The brief's eight design-thinking pillars and the 100-point rubric, each backed by a file
or feature, are mapped in
docs/appendix/evidence_checklist.md. In short:
goals (this README and why_agent_not_dashboard.md), architecture (graph.py,
architecture.mmd), tools (docs/tool_catalog.md), lifecycle including learning
(graph.py and the Learning view), risks and human-in-the-loop (risk_matrix.md,
failure_modes.md, confidence_policy.md), the example run (the demo), and the stack
(above). Honest answers to likely questions are in
docs/appendix/anticipated_questions.md.
- €180,000 a day, which is €7,500 an hour: the machine's production value at risk (
data/assets/asset_profiles.json). - ROI 79.7 to 1: (52h window minus 18h lead time) times €7,500 an hour is €255,000 of downtime avoided, divided by the €3,200 rush order. We cost it against the earliest predicted failure (52h) on purpose, for the most conservative figure.
- About 18k tokens and 40 model calls per full run (after a 62% transcript trim), which is €0 on free tiers.
- 6 agents (orchestrator plus 5 specialists), 5 challenges, 26 offline tests.
- ✅ Tools, graph, all 5 challenges, the learning loop, audit log, web console, and 26 offline tool tests passing.
- ✅ Learning loop (case-memory recall, write-back, and self-closing reconcile) and a code-enforced €500 ceiling (a cheaper option must also fit the failure window to run on its own).
- ✅ Provider-agnostic with an in-app picker (Gemini, Groq, OpenRouter, Azure). The happy and edge paths are verified live, end to end.

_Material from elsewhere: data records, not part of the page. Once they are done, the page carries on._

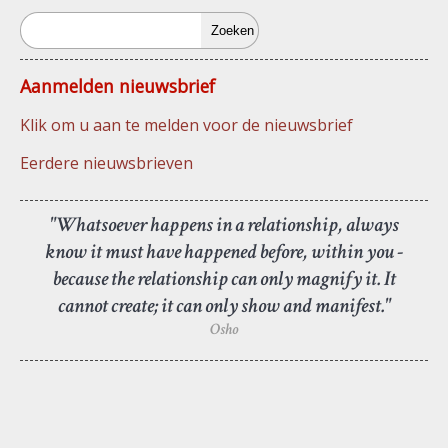
Zoeken
Aanmelden nieuwsbrief
Klik om u aan te melden voor de nieuwsbrief
Eerdere nieuwsbrieven
"Whatsoever happens in a relationship, always
know it must have happened before, within you -
because the relationship can only magnify it. It
cannot create; it can only show and manifest."
Osho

- ✅ The web console plays all three paths, in Replay (free, no key) or Live, with the orchestration graph, approval gate, agent chat, Learning view, run history, and the slide deck at
/deck.html. ⚠️ The life estimate is a heuristic, not a trained model. It is an honest MVP stub. The data is simulated, but shaped like production data.⚠️ Reflection-replay and automatic signature down-weighting are designed but not yet live (labelled "design" in the console). Live reconcile does nothing until an outcomes feed exists. Live runs are limited by free-tier token budgets.
In docs/ and docs/appendix/:
- Prompt pack:
appendix/prompt_pack.md(all the system, guardrail, and self-eval prompts) - Tool catalog:
tool_catalog.md(each tool: inputs, outputs, when to use and when not to, fallback, auth tier) - Risk and safety:
appendix/risk_matrix.md,appendix/failure_modes.md,appendix/confidence_policy.md - Architecture and flow:
architecture.mmd,appendix/sequence_diagram.md,appendix/audit_log_schema.md - Why an agent, not a dashboard:
appendix/why_agent_not_dashboard.md - Evidence checklist and anticipated Q&A:
appendix/evidence_checklist.md,appendix/anticipated_questions.md - Presentation Q&A prep and eval metrics:
appendix/qa_cheatsheet.md,appendix/evaluation_metrics.md - Golden-run recording guide:
appendix/RECORDING.md - Setup and progress:
SETUP_GEMINI.md,PROGRESS.md, and the design-thinking handouts - Project brief and case study:
agentic_assignment_brief.md,titan_project_brainstorm.md, and the case-study doc
IE University, MBDS, Agentic AI for IT. Team 3. Presentation June 24, 2026: Marco Ortiz Togashi, David Carrillo Aguilera, Nuria Diaz Jimenez, Marian Garabana Garrido, Ignacio Agustin Moreno.
Built with LangGraph. Every stub, heuristic, and design-stage feature is labelled as such, in the code, the docs, the console, and the deck.